Il caso
Giuliano De Stefani
Un gesto di solidarietà che entra a buon diritto tra le belle storie da raccontare in un’epoca dove i manager se ne vanno con buonuscite milionarie dopo aver distrutto le aziende. Protagonista del bel gesto è il direttore generale dell’Università per gli stranieri di Perugia, Giuliano De Stefani. Il direttore ha deciso di donare una parte della sua indennità personale, 3 mila euro, a tre dipendenti dell’ateneo che si sono distinti per la loro “invisibile dedizione e il garbo del loro operato”.
- Direttore De Stefani, può spiegarci cosa l’ha spinta a questo gesto insolito?
Credo profondamente che il lavoro di qualità e l’impegno costante meritino di essere riconosciuti in modo concreto. Nella nostra società, purtroppo, si parla spesso di merito, ma si fa ancora troppo poco per premiarlo. In questo caso, ho avuto il piacere di osservare come tre collaboratori del mio ateneo abbiano superato le aspettative, dimostrando una dedizione straordinaria invisibile non solo verso il loro lavoro, ma anche verso la missione dell’ateneo. La mia decisione vuole essere un segnale, un gesto di gratitudine personale.
- Questa donazione, ha sottolineato, è una scelta personale e non si basa su obblighi normativi. Ritiene che le istituzioni dovrebbero seguire un approccio simile?
Ci tengo molto a ribadirlo perché qui l’ateneo non ha nessun tipo di ruolo e quindi questo versamento si configura come una donazione liberale tra privati.
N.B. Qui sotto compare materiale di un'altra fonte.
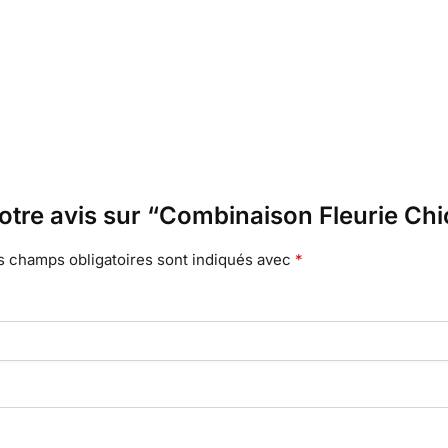
votre avis sur “Combinaison Fleurie Chi
s champs obligatoires sont indiqués avec
*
Sicuramente le istituzioni hanno i loro vincoli, ma penso che sia fondamentale trovare spazi per valorizzare chi fa la differenza.
- Può dirci qualcosa di più su questi tre dipendenti e su come si sono distinti?
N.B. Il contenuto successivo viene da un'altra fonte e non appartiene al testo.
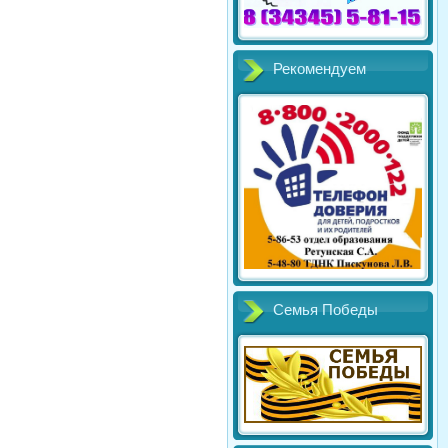
Рекомендуем
Семья Победы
Preferirei non entrare nei dettagli personali, per rispetto della loro privacy. Si tratta di collaboratori che non sono necessariamente i più brillanti o quelli che si sono distinti maggiormente per le loro performance, ma che mi hanno colpito per la loro immedesimazione nell’istituzione e per il loro profondo senso del dovere. Queste, potremmo dire, sono le motivazioni che mi hanno spinto a compiere questa scelta, forse un po’ inusuale nel panorama della pubblica amministrazione.
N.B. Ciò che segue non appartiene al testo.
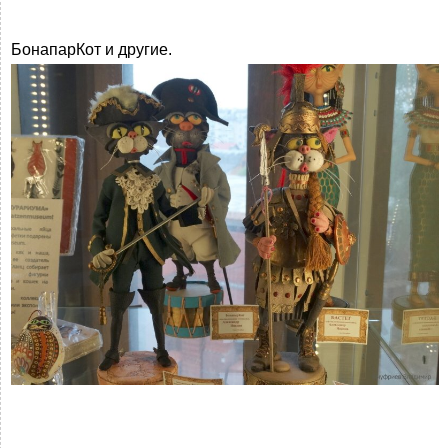
БонапарКот и другие.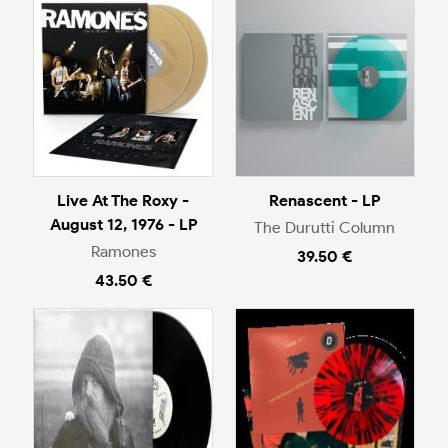
Live At The Roxy -
Renascent - LP
August 12, 1976 - LP
The Durutti Column
Ramones
39.50 €
43.50 €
- C’è un messaggio che vorrebbe lanciare con questa iniziativa?
Sì, ed è molto semplice e fondamentale. Il lavoro di squadra. I migliori risultati non si ottengono solo grazie alle capacità individuali, ma attraverso una squadra composta da persone competenti, capaci e, soprattutto, serie, che credono nel proprio lavoro e nei valori delle istituzioni. Questi sono i principi che ho voluto premiare. La mia selezione è stata una scelta personale, priva di influenze esterne. Ho scelto persone meno visibili all’interno dell’amministrazione, quelle che hanno lavorato in silenzio, spesso in condizioni difficili, senza clamore o riflettori puntati su di loro. Ho apprezzato profondamente la dedizione discreta e costante, un lavoro portato avanti nell’ombra per il bene dell’istituzione. Se dovessi individuare un criterio distintivo, sarebbe proprio questo: aver contribuito con impegno e riservatezza, dimostrando un forte senso del dovere.